Political Simulation: MIG

 This course is associated with the Model Illinois Government (MIG) program offered by a consortium of Illinois universities, colleges and community colleges dedicated to the teaching of state government. The major activity of MIG is a student-directed four day simulation each spring at the Capitol Complex in Springfield. At the simulation, students assume the roles of state legislators, executive branch officials, lobbyists, journalists, staffers, justices, and moot court attorneys. Study in preparation for the participation learning activities of this course will be through lectures, readings, discussions, guided research, and role playing. The participation learning activities of this course will familiarize students with the operation of Illinois General Assembly by examination of and involvement in the simulated process of bills becoming laws
PO 366-01/ CRN 36672/ PH 366-01/ CRN: 36649

Applte Legal Reasoning: Moot Ct.

 
The course will rely heavily on a "simulation" model in which we conduct mock appellate hearings in class.
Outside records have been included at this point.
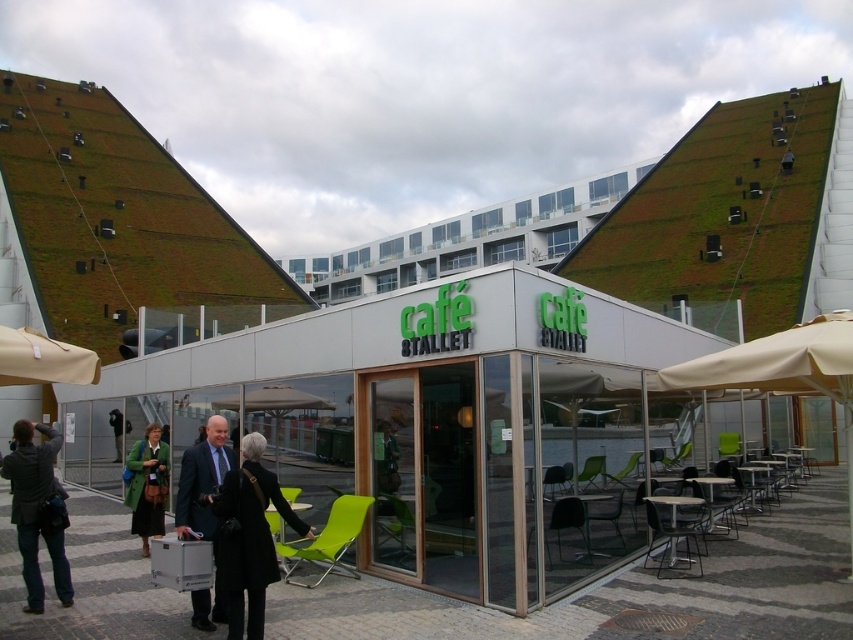 Between green fabric chair at center and green plastic chair at lower center, which one has less height?

With less height is green plastic chair at lower center.

Can you confirm if green fabric chair at center is shorter than green plastic chair at lower center?

No, green fabric chair at center is not shorter than green plastic chair at lower center.

Does point (352, 524) come closer to viewer compared to point (578, 486)?

Yes, it is in front of point (578, 486).

At what (x,y) coordinates should I click in order to perform the action: click on green fabric chair at center. Please return your answer as a coordinate pair (x, y). This screenshot has width=853, height=640. Looking at the image, I should click on [x=328, y=538].

Which is more to the left, black plastic chair at lower center or green plastic chair at lower center?

black plastic chair at lower center

Is black plastic chair at lower center below green plastic chair at lower center?

Yes, black plastic chair at lower center is below green plastic chair at lower center.

Is point (544, 532) behind point (581, 480)?

No, (544, 532) is closer to viewer.

Where is `black plastic chair at lower center`? The image size is (853, 640). black plastic chair at lower center is located at coordinates (566, 525).

Is point (416, 426) more distant than point (576, 528)?

No, (416, 426) is closer to viewer.

The height and width of the screenshot is (640, 853). Describe the element at coordinates (431, 420) in the screenshot. I see `white glass cafe at center` at that location.

At what (x,y) coordinates should I click in order to perform the action: click on white glass cafe at center. Please return your answer as a coordinate pair (x, y). This screenshot has width=853, height=640. Looking at the image, I should click on (431, 420).

You are a GUI agent. You are given a task and a screenshot of the screen. Output one action in this format:
    pyautogui.click(x=<x>, y=<y>)
    Task: Click on the white glass cafe at center
    
    Given the screenshot: What is the action you would take?
    pyautogui.click(x=431, y=420)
Students will roll-play as both attorneys and judges. The course will employ the "closed case" method that is used at most moot court competitions. Each closed case file will include numerous items, including: a statement of the facts of the case, the rulings by the lower courts, select court case precedents, and specific federal and/or state statutory and/or constitutional language. The course involves no research that goes beyond the materials provided in the closed case files. On the basis of this material and this material only, students will complete a range of assignments designed to engage students in the central aspects of appellate legal reasoning.
PO 450-01/ CRN: 36283

Senior Thesis

 
To complete a senior honors thesis a student is expected to produce a substantial original piece of research. The student will defend the written work before the faculty and students of the Political Science Department. Open only to seniors whose paper proposal has been approved by the faculty of the department.